Committee Chairman John McCain, a Republican, praised the nominee as an honest, hard-working and respected defense professional. Then he pounced on Obama’s strategy to combat Islamic State militants, who have seized territory in Iraq and Syria and have drawn worldwide condemnation for their brutal killings, including burning a Jordanian pilot alive in a cage.
McCain pointedly asked Carter what the administration’s strategy was to confront IS.
Carter said the goal was to defeat the Islamic State forces in a way that “once they are beaten they stay beaten.” In Iraq, that will be the job of the Iraqi security forces, which Carter said he understood would begin to take back territory in coming months. In Syria, the U.S. is helping build a fighting force of moderate Syrian regional forces to take on the militants.
“It doesn’t sound like a strategy to me,” McCain said. “It sounds like a series of goals.”
Sen.
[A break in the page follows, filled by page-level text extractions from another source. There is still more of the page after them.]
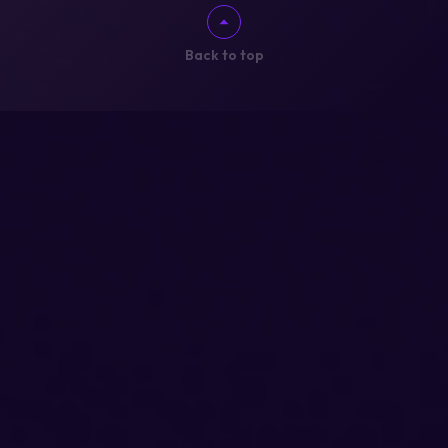
Back to top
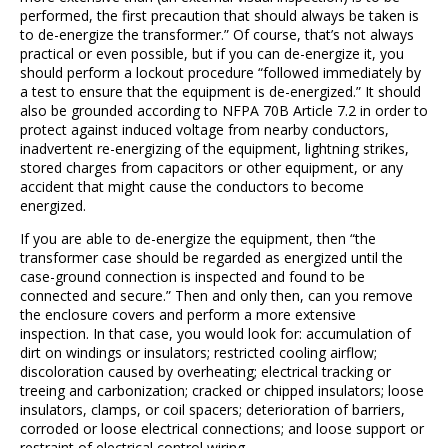
performed, the first precaution that should always be taken is
to de-energize the transformer.” Of course, that’s not always
practical or even possible, but if you can de-energize it, you
should perform a lockout procedure “followed immediately by
a test to ensure that the equipment is de-energized.” It should
also be grounded according to NFPA 70B Article 7.2 in order to
protect against induced voltage from nearby conductors,
inadvertent re-energizing of the equipment, lightning strikes,
stored charges from capacitors or other equipment, or any
accident that might cause the conductors to become
energized.
If you are able to de-energize the equipment, then “the
transformer case should be regarded as energized until the
case-ground connection is inspected and found to be
connected and secure.” Then and only then, can you remove
the enclosure covers and perform a more extensive
inspection. In that case, you would look for: accumulation of
dirt on windings or insulators; restricted cooling airflow;
discoloration caused by overheating; electrical tracking or
treeing and carbonization; cracked or chipped insulators; loose
insulators, clamps, or coil spacers; deterioration of barriers,
corroded or loose electrical connections; and loose support or
restraint of electrical control wiring.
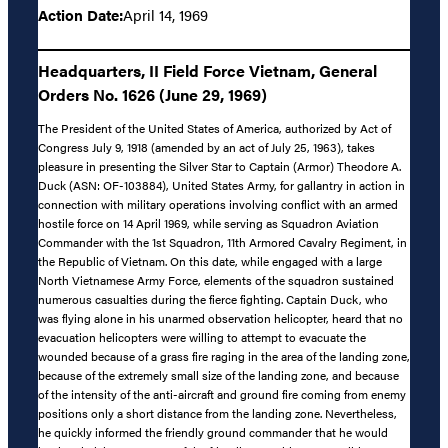
Action Date:
April 14, 1969
Headquarters, II Field Force Vietnam, General
Orders No. 1626 (June 29, 1969)
The President of the United States of America, authorized by Act of
Congress July 9, 1918 (amended by an act of July 25, 1963), takes
pleasure in presenting the Silver Star to Captain (Armor) Theodore A.
Duck (ASN: OF-103884), United States Army, for gallantry in action in
connection with military operations involving conflict with an armed
hostile force on 14 April 1969, while serving as Squadron Aviation
Commander with the 1st Squadron, 11th Armored Cavalry Regiment, in
the Republic of Vietnam. On this date, while engaged with a large
North Vietnamese Army Force, elements of the squadron sustained
numerous casualties during the fierce fighting. Captain Duck, who
was flying alone in his unarmed observation helicopter, heard that no
evacuation helicopters were willing to attempt to evacuate the
wounded because of a grass fire raging in the area of the landing zone,
because of the extremely small size of the landing zone, and because
of the intensity of the anti-aircraft and ground fire coming from enemy
positions only a short distance from the landing zone. Nevertheless,
he quickly informed the friendly ground commander that he would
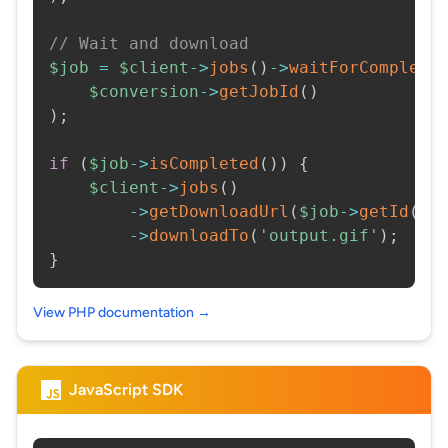
// Wait and download
$job
=
$client
->
jobs
(
)
->
waitForCompleti
$conversion
->
getJobId
(
)
)
;
if
(
$job
->
isCompleted
(
)
)
{
$client
->
jobs
(
)
->
getDownloadUrl
(
$job
->
getId
(
)
)
->
downloadTo
(
'output.gif'
)
;
}
View PHP documentation →
JavaScript SDK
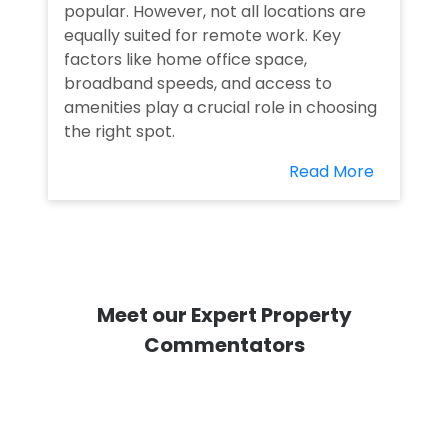
popular. However, not all locations are
equally suited for remote work. Key
factors like home office space,
broadband speeds, and access to
amenities play a crucial role in choosing
the right spot.
Read More
Meet our Expert Property
Commentators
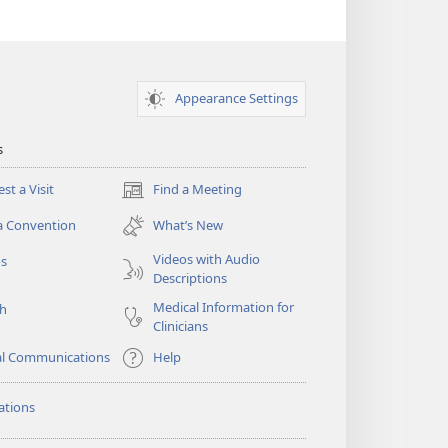
Appearance Settings
s
st a Visit
Find a Meeting
(opens
new
a Convention
What’s New
window)
Videos with Audio
os
Descriptions
Medical Information for
ch
Clinicians
al Communications
Help
ations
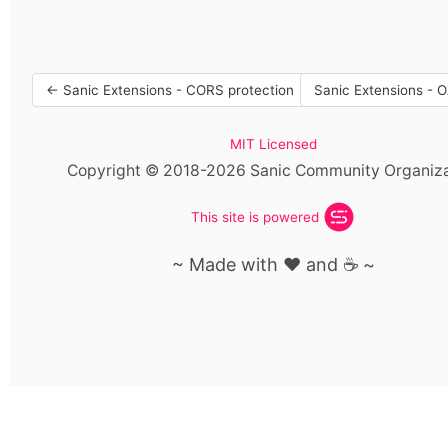
← Sanic Extensions - CORS protection
Sanic Extensions - 
MIT Licensed
Copyright © 2018-2026 Sanic Community Organiza
This site is powered
~ Made with ❤️ and ☕️ ~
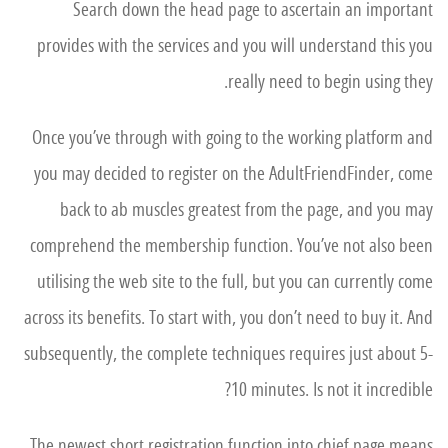
Search down the head page to ascertain an important
provides with the services and you will understand this you
really need to begin using they.
Once you’ve through with going to the working platform and
you may decided to register on the AdultFriendFinder, come
back to ab muscles greatest from the page, and you may
comprehend the membership function.
You’ve not also been
utilising the web site to the full, but you can currently come
across its benefits. To start with, you don’t need to buy it. And
subsequently, the complete techniques requires just about 5-
10 minutes. Is not it incredible?
The newest short registration function into chief page means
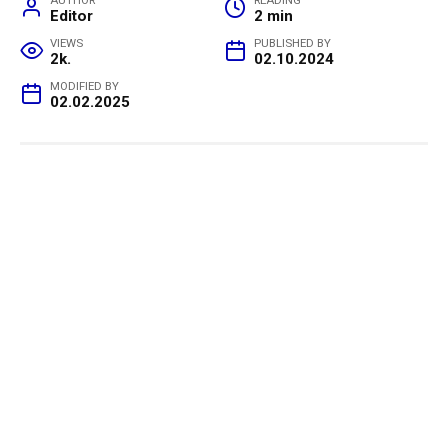
AUTHOR
READING
Editor
2 min
VIEWS
PUBLISHED BY
2k.
02.10.2024
MODIFIED BY
02.02.2025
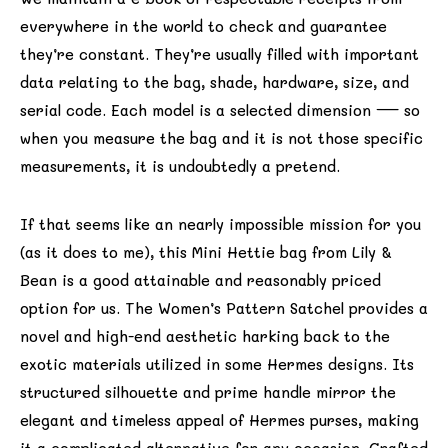
everywhere in the world to check and guarantee
they’re constant. They’re usually filled with important
data relating to the bag, shade, hardware, size, and
serial code. Each model is a selected dimension — so
when you measure the bag and it is not those specific
measurements, it is undoubtedly a pretend.
If that seems like an nearly impossible mission for you
(as it does to me), this Mini Hettie bag from Lily &
Bean is a good attainable and reasonably priced
option for us. The Women’s Pattern Satchel provides a
novel and high-end aesthetic harking back to the
exotic materials utilized in some Hermes designs. Its
structured silhouette and prime handle mirror the
elegant and timeless appeal of Hermes purses, making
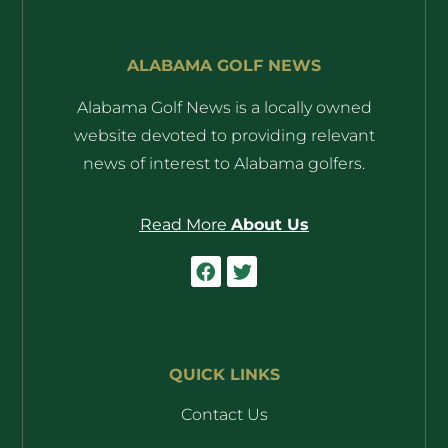
ALABAMA GOLF NEWS
Alabama Golf News is a locally owned
website devoted to providing relevant
news of interest to Alabama golfers.
Read More
About Us
QUICK LINKS
Contact Us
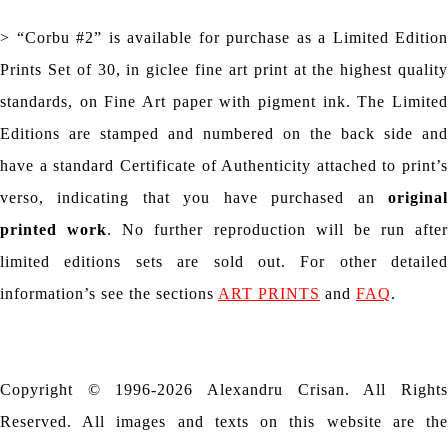
> “Corbu #2” is available for purchase as a Limited Edition
Prints Set of 30, in giclee fine art print at the highest quality
standards, on Fine Art paper with pigment ink. The Limited
Editions are stamped and numbered on the back side and
have a standard Certificate of Authenticity attached to print’s
verso, indicating that you have purchased an
original
printed work
. No further reproduction will be run after
limited editions sets are sold out. For other detailed
information’s see the sections
ART PRINTS
and
FAQ
.
Copyright © 1996-2026 Alexandru Crisan. All Rights
Reserved. All images and texts on this website are the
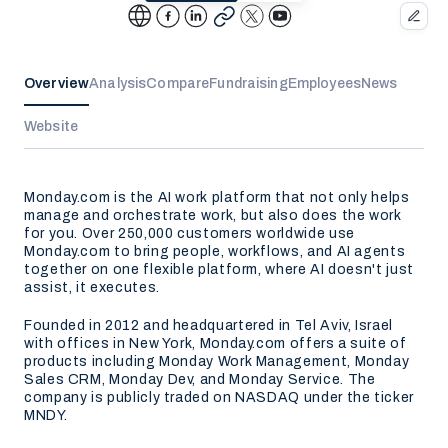
Overview
Analysis
Compare
Fundraising
Employees
News
Website
Monday.com is the AI work platform that not only helps
manage and orchestrate work, but also does the work
for you. Over 250,000 customers worldwide use
Monday.com to bring people, workflows, and AI agents
together on one flexible platform, where AI doesn't just
assist, it executes.
Founded in 2012 and headquartered in Tel Aviv, Israel
with offices in New York, Monday.com offers a suite of
products including Monday Work Management, Monday
Sales CRM, Monday Dev, and Monday Service. The
company is publicly traded on NASDAQ under the ticker
MNDY.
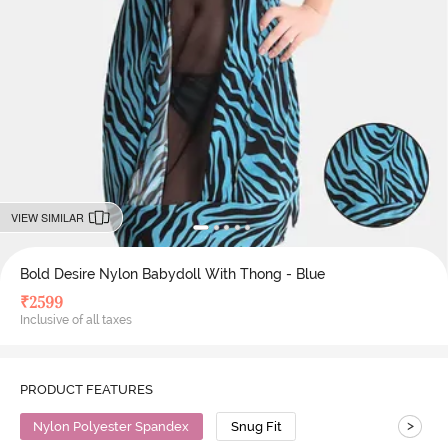
VIEW SIMILAR
Bold Desire Nylon Babydoll With Thong - Blue
₹
2599
Inclusive of all taxes
PRODUCT FEATURES
>
Nylon Polyester Spandex
Snug Fit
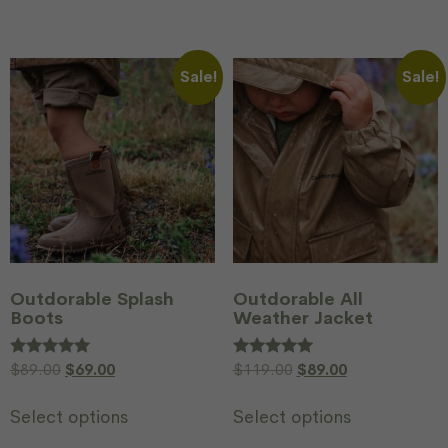
Sale!
Sale!
Outdorable Splash
Outdorable All
Boots
Weather Jacket
Rated
$
89.00
$
69.00
Rated
$
119.00
$
89.00
5.00
5.00
out of 5
out of 5
Select options
Select options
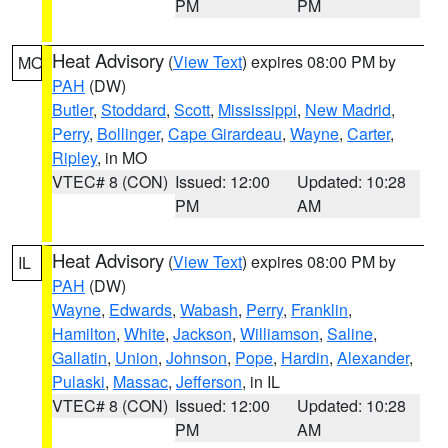
PM
PM
Heat Advisory
(
View Text
) expires 08:00 PM by
MO
PAH
(DW)
Butler
,
Stoddard
,
Scott
,
Mississippi
,
New Madrid
,
Perry
,
Bollinger
,
Cape Girardeau
,
Wayne
,
Carter
,
Ripley
, in MO
VTEC# 8 (CON)
Issued: 12:00
Updated: 10:28
PM
AM
Heat Advisory
(
View Text
) expires 08:00 PM by
IL
PAH
(DW)
Wayne
,
Edwards
,
Wabash
,
Perry
,
Franklin
,
Hamilton
,
White
,
Jackson
,
Williamson
,
Saline
,
Gallatin
,
Union
,
Johnson
,
Pope
,
Hardin
,
Alexander
,
Pulaski
,
Massac
,
Jefferson
, in IL
VTEC# 8 (CON)
Issued: 12:00
Updated: 10:28
PM
AM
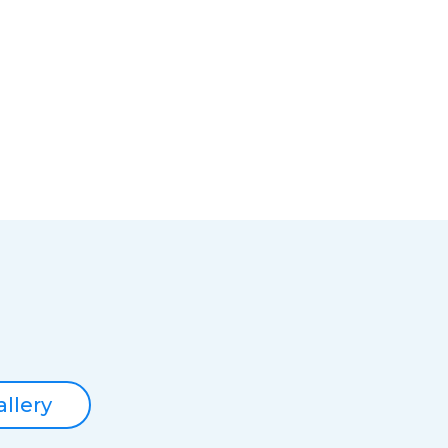
allery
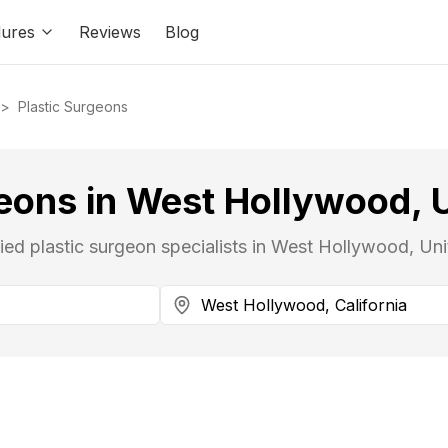
ures
Reviews
Blog
>
Plastic Surgeons
eons in West Hollywood, 
fied plastic surgeon specialists in West Hollywood, Uni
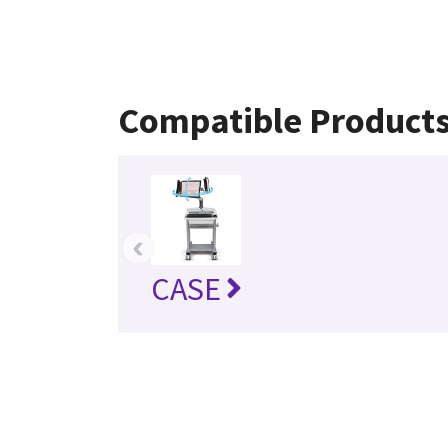
Compatible Product
‹
CASE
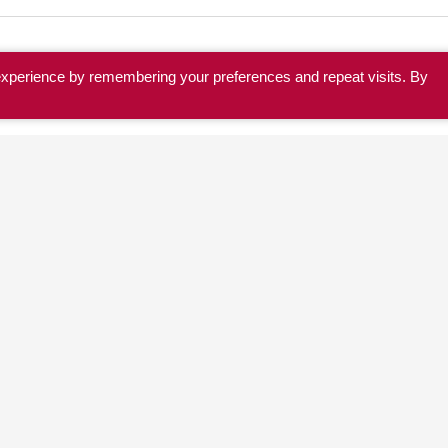
experience by remembering your preferences and repeat visits. By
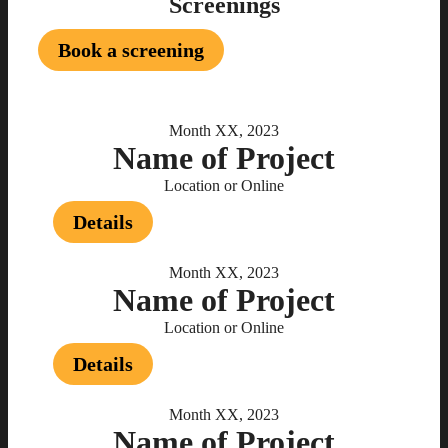
Screenings
Book a screening
Month XX, 2023
Name of Project
Location or Online
Details
Month XX, 2023
Name of Project
Location or Online
Details
Month XX, 2023
Name of Project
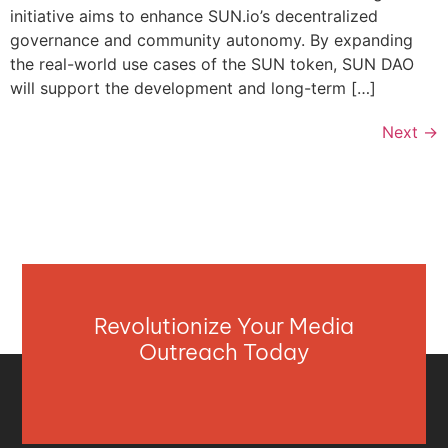
initiative aims to enhance SUN.io’s decentralized
governance and community autonomy. By expanding
the real-world use cases of the SUN token, SUN DAO
will support the development and long-term […]
Next
→
Revolutionize Your Media
Outreach Today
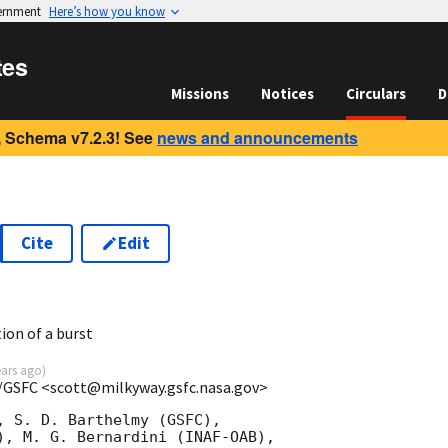
vernment
Here’s how you know
tes
Missions
Notices
Circulars
D
 Schema v7.2.3! See
news and announcements
Cite
Edit
7
ion of a burst
ears ago
)
/GSFC <scott@milkyway.gsfc.nasa.gov>
, S. D. Barthelmy (GSFC),

), M. G. Bernardini (INAF-OAB),
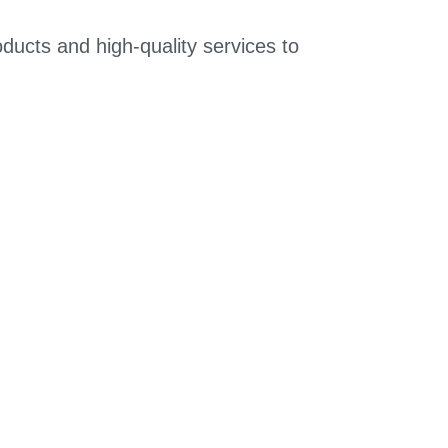
ducts and high-quality services to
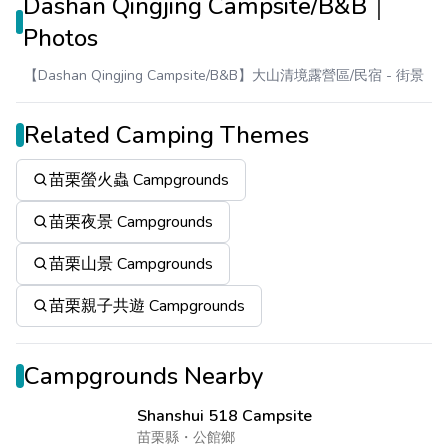
Dashan Qingjing Campsite/B&B｜
Photos
【Dashan Qingjing Campsite/B&B】大山清境露營區/民宿
- 街景
Related Camping Themes
苗栗螢火蟲 Campgrounds
苗栗夜景 Campgrounds
苗栗山景 Campgrounds
苗栗親子共遊 Campgrounds
Campgrounds Nearby
Shanshui 518 Campsite
苗栗縣
・
公館鄉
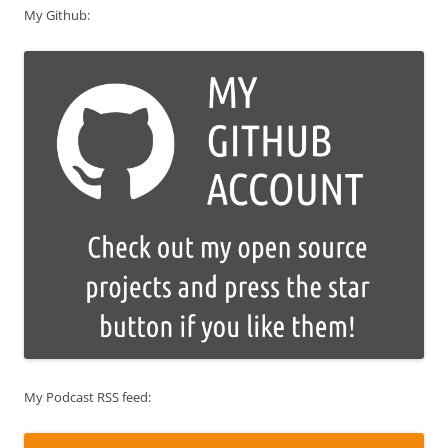
My Github:
My Podcast RSS feed:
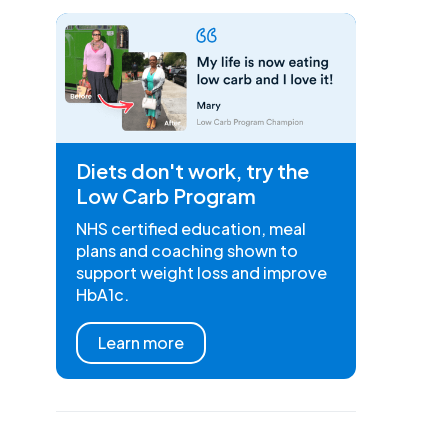
Diets don't work, try the
Low Carb Program
NHS certified education, meal
plans and coaching shown to
support weight loss and improve
HbA1c.
Learn more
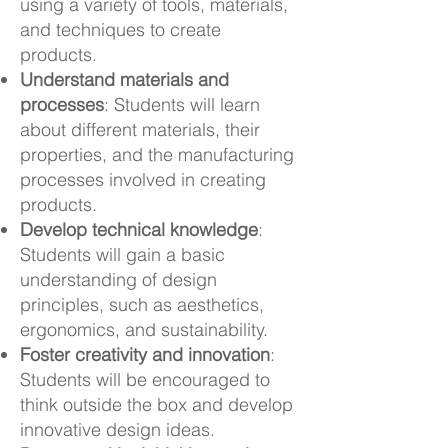
using a variety of tools, materials,
and techniques to create
products.
Understand materials and
processes
: Students will learn
about different materials, their
properties, and the manufacturing
processes involved in creating
products.
Develop technical knowledge
:
Students will gain a basic
understanding of design
principles, such as aesthetics,
ergonomics, and sustainability.
Foster creativity and innovation
:
Students will be encouraged to
think outside the box and develop
innovative design ideas.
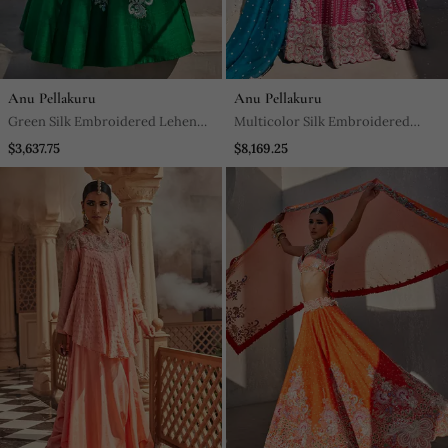
Anu Pellakuru
Anu Pellakuru
Green Silk Embroidered Lehenga
Multicolor Silk Embroidered
With Blouse And Dupatta
Lehenga With Blouse And
$3,637.75
$8,169.25
Dupatta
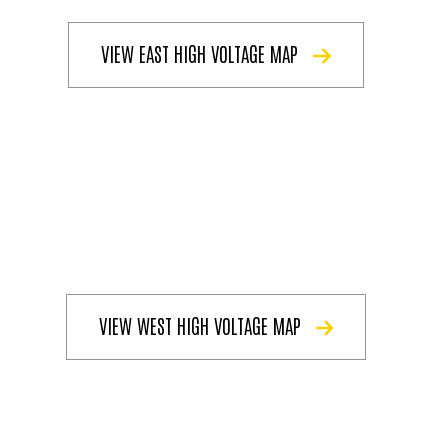
VIEW EAST HIGH VOLTAGE MAP
VIEW WEST HIGH VOLTAGE MAP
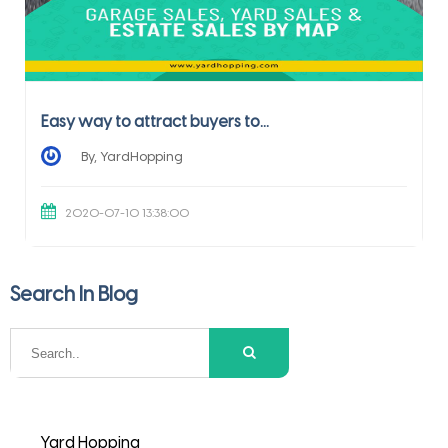
Easy way to attract buyers to...
By, YardHopping
2020-07-10 13:38:00
Search In Blog
Yard Hopping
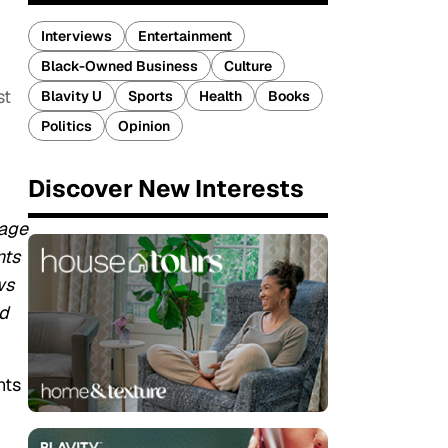
Interviews
Entertainment
Black-Owned Business
Culture
st
Blavity U
Sports
Health
Books
Politics
Opinion
Discover New Interests
tage
nts
ws
nd
nts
Lindsey Graham, a Republican, peppered Carter with questions about U.S. policy on Syria, where civilians are dodging bullets and bombs from President Bashar Assad’s forces in the crossfire of a war that has killed more than 200,000.
“How can we train up a Free Syrian Army or send any other force into Syria if we don’t first deal with the Assad air threat?” Graham asked. “How in the world could you train somebody to go fight IS and then one day, they turn on Assad and not expect him to kill them before they get the capacity to come after him one day? How does this work without dealing with Assad?”
Carter said he agreed that IS and Assad are both problems in Syria. The forces the U.S. is supporting have the job of defeating IS, but they also need to be creating the conditions for the ouster of Assad, he said. “That’s a much more complex task, I understand that, I’m now trying to oversimplify it, but I think that’s got to be at the end of the road,” Carter said.
McCain wasn’t satisfied with that answer either.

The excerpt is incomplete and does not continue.